La intervención de Claudio Magris fue ilustrativa. "El liberalismo dice que la libertad de un individuo termina donde se inicia la del otro; los anarcocapitalistas que no se preocupan de estos límites y estas tutelas no pueden declararse liberales más de lo que lo podría ser un estalinista".
La última cena. Al parecer, sus anfitriones le habían tomado cariño y volvió a ser invitado. Aceptó no sin cierto escepticismo, pero pensó que los intelectuales habían trazado un camino posible hacia horizontes más dignos. Esta vez el tema versaba sobre los impuestos. Qué le iban a contar a él que era inspector de Hacienda. Cada vez que surgen estos desagradables temas los sectores privilegiados reaccionan airados y con un cierto desdén. El sistema está trazado y nadie conseguirá enmendarlo. Se paga por lo que se consume y se contribuye por los ingresos medios y bajos.

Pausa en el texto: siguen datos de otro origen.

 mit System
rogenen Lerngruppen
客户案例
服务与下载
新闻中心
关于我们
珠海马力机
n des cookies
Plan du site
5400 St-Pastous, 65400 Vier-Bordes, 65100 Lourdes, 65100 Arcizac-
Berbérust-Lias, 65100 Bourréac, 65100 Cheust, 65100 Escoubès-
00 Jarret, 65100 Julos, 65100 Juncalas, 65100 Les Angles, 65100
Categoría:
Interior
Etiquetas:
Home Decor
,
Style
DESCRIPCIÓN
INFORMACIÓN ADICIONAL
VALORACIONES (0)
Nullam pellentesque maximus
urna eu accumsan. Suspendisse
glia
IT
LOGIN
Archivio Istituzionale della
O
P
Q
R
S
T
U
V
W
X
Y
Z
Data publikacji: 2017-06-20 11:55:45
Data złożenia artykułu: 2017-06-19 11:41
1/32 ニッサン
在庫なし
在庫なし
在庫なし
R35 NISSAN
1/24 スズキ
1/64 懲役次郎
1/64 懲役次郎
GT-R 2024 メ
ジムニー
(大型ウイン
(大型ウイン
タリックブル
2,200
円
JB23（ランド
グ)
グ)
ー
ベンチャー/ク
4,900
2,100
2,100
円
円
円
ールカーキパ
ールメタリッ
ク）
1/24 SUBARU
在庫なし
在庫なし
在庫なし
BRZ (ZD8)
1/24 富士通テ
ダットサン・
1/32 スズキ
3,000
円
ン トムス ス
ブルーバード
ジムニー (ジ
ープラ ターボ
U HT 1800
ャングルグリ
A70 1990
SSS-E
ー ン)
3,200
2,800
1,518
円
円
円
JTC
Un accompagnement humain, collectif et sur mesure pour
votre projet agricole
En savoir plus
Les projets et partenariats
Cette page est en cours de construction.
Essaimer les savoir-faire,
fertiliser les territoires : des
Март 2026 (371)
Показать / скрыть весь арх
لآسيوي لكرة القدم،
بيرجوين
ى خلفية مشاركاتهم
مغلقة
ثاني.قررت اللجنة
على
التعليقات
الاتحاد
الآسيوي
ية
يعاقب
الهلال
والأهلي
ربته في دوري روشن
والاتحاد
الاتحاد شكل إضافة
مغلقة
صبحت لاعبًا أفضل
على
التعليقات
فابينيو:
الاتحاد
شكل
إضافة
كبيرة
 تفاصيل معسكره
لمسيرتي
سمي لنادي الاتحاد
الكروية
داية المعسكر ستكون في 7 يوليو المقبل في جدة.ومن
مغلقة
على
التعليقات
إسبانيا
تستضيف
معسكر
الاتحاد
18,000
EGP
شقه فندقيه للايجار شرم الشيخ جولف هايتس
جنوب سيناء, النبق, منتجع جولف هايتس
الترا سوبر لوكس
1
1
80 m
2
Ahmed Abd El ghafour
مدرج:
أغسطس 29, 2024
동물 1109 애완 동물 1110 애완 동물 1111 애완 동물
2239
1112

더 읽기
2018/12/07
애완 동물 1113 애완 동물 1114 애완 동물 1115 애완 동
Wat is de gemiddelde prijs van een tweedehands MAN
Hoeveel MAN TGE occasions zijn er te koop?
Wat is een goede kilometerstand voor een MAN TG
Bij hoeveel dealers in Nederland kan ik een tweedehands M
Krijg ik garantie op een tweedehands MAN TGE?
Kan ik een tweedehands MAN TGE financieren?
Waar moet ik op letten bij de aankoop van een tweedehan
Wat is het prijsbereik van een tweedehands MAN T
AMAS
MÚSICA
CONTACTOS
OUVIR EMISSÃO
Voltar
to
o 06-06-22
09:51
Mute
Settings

Todo lo demás es discutible pero, según sus anfitriones, intangible.
Pignon insinuó que algunos pretenden hacer cambios basados en la razón y en la opinión de las mayorías. Si unimos la razón y la mayoría, el paso hacia el cambio es inobjetable. Entendió que quien proponga soluciones novedosas en busca de la justicia tributaria como instrumento para conseguir una mejor justicia social se convierte automáticamente en un enemigo del pueblo. Pignon siempre había recaudado conforme a las pautas que le marcaban. No se había detenido a pensar sobre la posibilidad de establecer un impuesto sobre las grandes fortunas y las exorbitantes remuneraciones de la casta de los sacerdotes que ofician, en exclusiva, en los altares del sistema financiero.

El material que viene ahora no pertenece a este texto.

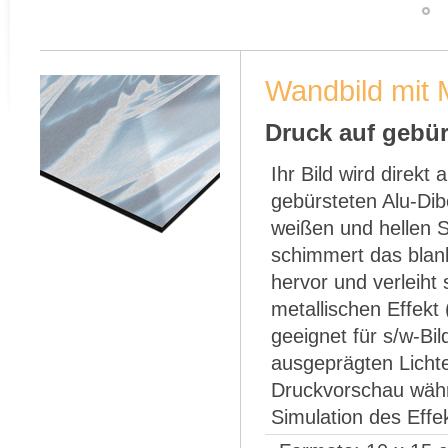
Wandbild mit M
Druck auf gebür
Ihr Bild wird direkt 
gebürsteten Alu-Dib
weißen und hellen St
schimmert das blan
hervor und verleiht
metallischen Effekt 
geeignet für s/w-Bil
ausgeprägten Lichte
Druckvorschau währ
Simulation des Effe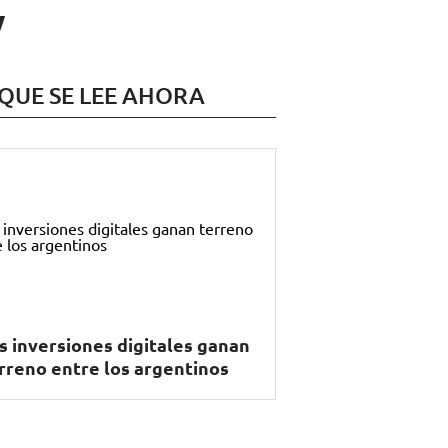
y
 QUE SE LEE AHORA
s inversiones digitales ganan
rreno entre los argentinos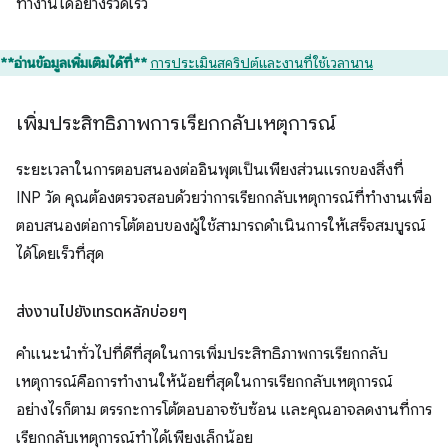
ทำงานได้อย่างรวดเร็ว
**อ่านข้อมูลเพิ่มเติมได้ที่**
การประเมินสคริปต์และงานที่ใช้เวลานาน
เพิ่มประสิทธิภาพการเรียกกลับเหตุการณ์
ระยะเวลาในการตอบสนองต่ออินพุตเป็นเพียงส่วนแรกของสิ่งที่
INP วัด คุณต้องตรวจสอบด้วยว่าการเรียกกลับเหตุการณ์ที่ทำงานเพื่อ
ตอบสนองต่อการโต้ตอบของผู้ใช้สามารถดำเนินการให้เสร็จสมบูรณ์
ได้โดยเร็วที่สุด
ส่งงานไปยังเทรดหลักบ่อยๆ
คำแนะนำทั่วไปที่ดีที่สุดในการเพิ่มประสิทธิภาพการเรียกกลับ
เหตุการณ์คือการทำงานให้น้อยที่สุดในการเรียกกลับเหตุการณ์
อย่างไรก็ตาม ตรรกะการโต้ตอบอาจซับซ้อน และคุณอาจลดงานที่การ
เรียกกลับเหตุการณ์ทำได้เพียงเล็กน้อย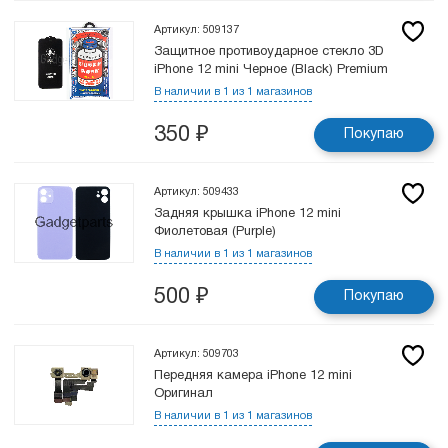
Артикул: 509137
Защитное противоударное стекло 3D
iPhone 12 mini Черное (Black) Premium
В наличии в 1 из 1 магазинов
350
₽
Покупаю
Артикул: 509433
Задняя крышка iPhone 12 mini
Фиолетовая (Purple)
В наличии в 1 из 1 магазинов
500
₽
Покупаю
Артикул: 509703
Передняя камера iPhone 12 mini
Оригинал
В наличии в 1 из 1 магазинов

Ante la grosería y prepotencia de los argumentos de quienes justificaban sus privilegios, Pignon perdió, por primera vez, su compostura y se atrevió a decir que las multimillonarias retribuciones y jubilaciones eran injustificables e intrínsecamente perversas, tanto en épocas de cierta bonanza como en las tormentas perfectas que ellos mismo habían desencadenado con sus artificios financieros. Percibió que había despertado un movimiento de solidaridad entre los líderes que clamaban desafiantes ante lo que consideraban un despojo intolerable. Se comportaban como masas enfurecidas dispuestas a refugiarse y resistir en las barricadas de los últimos pisos de sus rascacielos. Se lo dijeron a los líderes del mundo reunidos en Pittsburgh con tal intensidad que éstos, de muy diversa ideología y origen, decidieron posponer el tema hasta que se restaurasen los equilibrios climáticos y desparecieran las turbulencias. Su triunfo era indiscutible y su impunidad estaba garantizada.
Esa noche Pignon me confesó que estaba cansado y que no pensaba asistir a ninguna otra cena. Comprendí su hastío y le agradecí su inmensa paciencia y la dignidad con la que nos había representado.